PROBLEM -> Search the records below for the word "return". Pull out each line that has it.
─── INFORMATION ───
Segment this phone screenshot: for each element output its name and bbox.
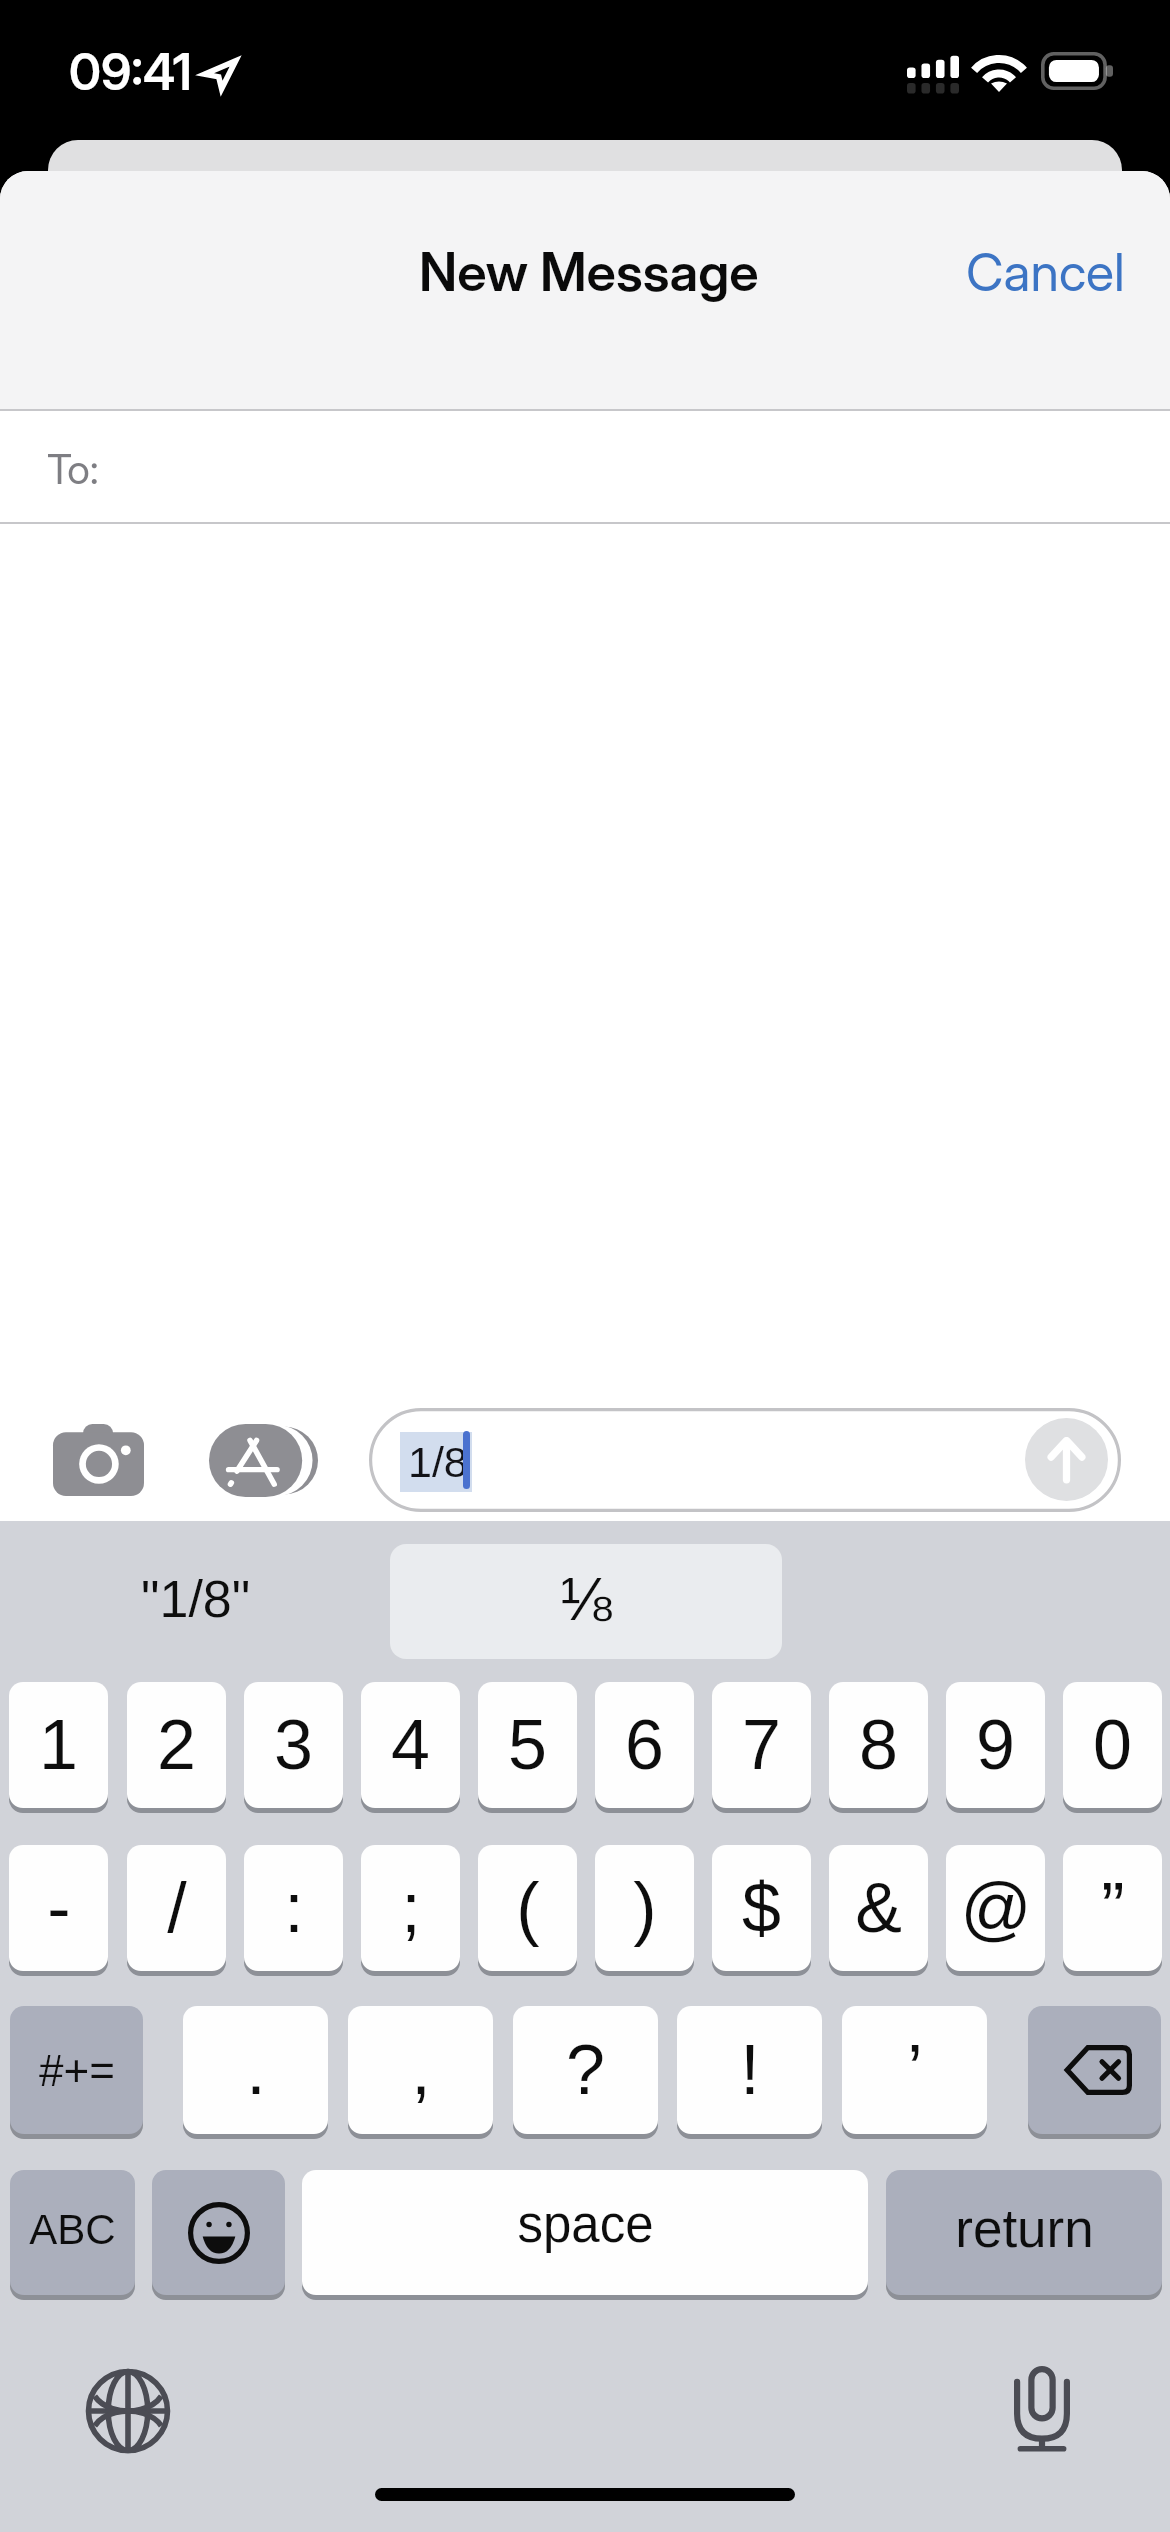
staticText: $ bbox=[742, 1869, 781, 1947]
staticText: ? bbox=[566, 2031, 605, 2109]
button[interactable]: Cancel bbox=[950, 232, 1140, 312]
button[interactable]: / bbox=[127, 1845, 226, 1971]
staticText: @ bbox=[960, 1869, 1032, 1947]
staticText: ’ bbox=[907, 2031, 923, 2109]
staticText: ⅛ bbox=[560, 1564, 612, 1633]
button[interactable]: - bbox=[9, 1845, 108, 1971]
button[interactable]: ” bbox=[1063, 1845, 1162, 1971]
button[interactable]: space bbox=[302, 2170, 868, 2295]
button[interactable]: 1 bbox=[9, 1682, 108, 1808]
button[interactable]: 0 bbox=[1063, 1682, 1162, 1808]
button[interactable]: 3 bbox=[244, 1682, 343, 1808]
button[interactable]: : bbox=[244, 1845, 343, 1971]
button[interactable]: , bbox=[348, 2006, 493, 2134]
button[interactable]: Dictate bbox=[1014, 2366, 1070, 2452]
button[interactable]: Send bbox=[1025, 1418, 1108, 1501]
staticText: 8 bbox=[859, 1706, 898, 1784]
staticText: To: bbox=[47, 444, 99, 494]
staticText: ; bbox=[401, 1869, 421, 1947]
button[interactable]: @ bbox=[946, 1845, 1045, 1971]
staticText: . bbox=[246, 2031, 266, 2109]
staticText: 1/8 bbox=[408, 1438, 468, 1486]
staticText: / bbox=[167, 1869, 187, 1947]
button[interactable] bbox=[0, 411, 1170, 522]
staticText: , bbox=[411, 2031, 431, 2109]
staticText: 0 bbox=[1093, 1706, 1132, 1784]
staticText: 5 bbox=[508, 1706, 547, 1784]
button[interactable]: ! bbox=[677, 2006, 822, 2134]
staticText: New Message bbox=[419, 240, 759, 304]
staticText: ABC bbox=[29, 2206, 116, 2253]
button[interactable]: 2 bbox=[127, 1682, 226, 1808]
staticText: - bbox=[47, 1869, 71, 1947]
button[interactable]: Change keyboard bbox=[86, 2369, 170, 2453]
button[interactable]: ABC bbox=[10, 2170, 135, 2295]
staticText: "1/8" bbox=[141, 1570, 251, 1628]
staticText: 7 bbox=[742, 1706, 781, 1784]
staticText: ” bbox=[1101, 1869, 1125, 1947]
staticText: 9 bbox=[976, 1706, 1015, 1784]
button[interactable]: ? bbox=[513, 2006, 658, 2134]
button[interactable]: 8 bbox=[829, 1682, 928, 1808]
button[interactable]: ’ bbox=[842, 2006, 987, 2134]
button[interactable]: Backspace bbox=[1028, 2006, 1161, 2134]
button[interactable]: ) bbox=[595, 1845, 694, 1971]
staticText: 1 bbox=[39, 1706, 78, 1784]
staticText: 09:41 bbox=[69, 42, 192, 102]
staticText: : bbox=[284, 1869, 304, 1947]
staticText: 6 bbox=[625, 1706, 664, 1784]
staticText: ) bbox=[633, 1869, 657, 1947]
button[interactable]: & bbox=[829, 1845, 928, 1971]
staticText: return bbox=[955, 2199, 1094, 2258]
button[interactable]: Emoji bbox=[152, 2170, 285, 2295]
button[interactable]: 9 bbox=[946, 1682, 1045, 1808]
staticText: 4 bbox=[391, 1706, 430, 1784]
button[interactable]: ; bbox=[361, 1845, 460, 1971]
staticText: ( bbox=[516, 1869, 540, 1947]
button[interactable]: ( bbox=[478, 1845, 577, 1971]
staticText: Cancel bbox=[966, 241, 1125, 304]
button[interactable]: ⅛ bbox=[390, 1544, 782, 1659]
staticText: & bbox=[855, 1869, 902, 1947]
staticText: 2 bbox=[157, 1706, 196, 1784]
button[interactable]: #+= bbox=[10, 2006, 143, 2134]
button[interactable]: return bbox=[886, 2170, 1162, 2295]
staticText: ! bbox=[740, 2031, 760, 2109]
staticText: #+= bbox=[39, 2046, 115, 2095]
button[interactable]: 4 bbox=[361, 1682, 460, 1808]
staticText: space bbox=[517, 2196, 654, 2253]
button[interactable]: 7 bbox=[712, 1682, 811, 1808]
button[interactable]: 5 bbox=[478, 1682, 577, 1808]
button[interactable]: 6 bbox=[595, 1682, 694, 1808]
button[interactable]: 1/8 bbox=[369, 1408, 1121, 1512]
staticText: 3 bbox=[274, 1706, 313, 1784]
button[interactable]: . bbox=[183, 2006, 328, 2134]
button[interactable]: Apps bbox=[209, 1424, 318, 1497]
button[interactable]: Camera bbox=[53, 1424, 144, 1496]
button[interactable]: $ bbox=[712, 1845, 811, 1971]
───
TASK RESPONSE ->
staticText: return bbox=[955, 2199, 1094, 2258]
button[interactable]: return bbox=[886, 2170, 1162, 2295]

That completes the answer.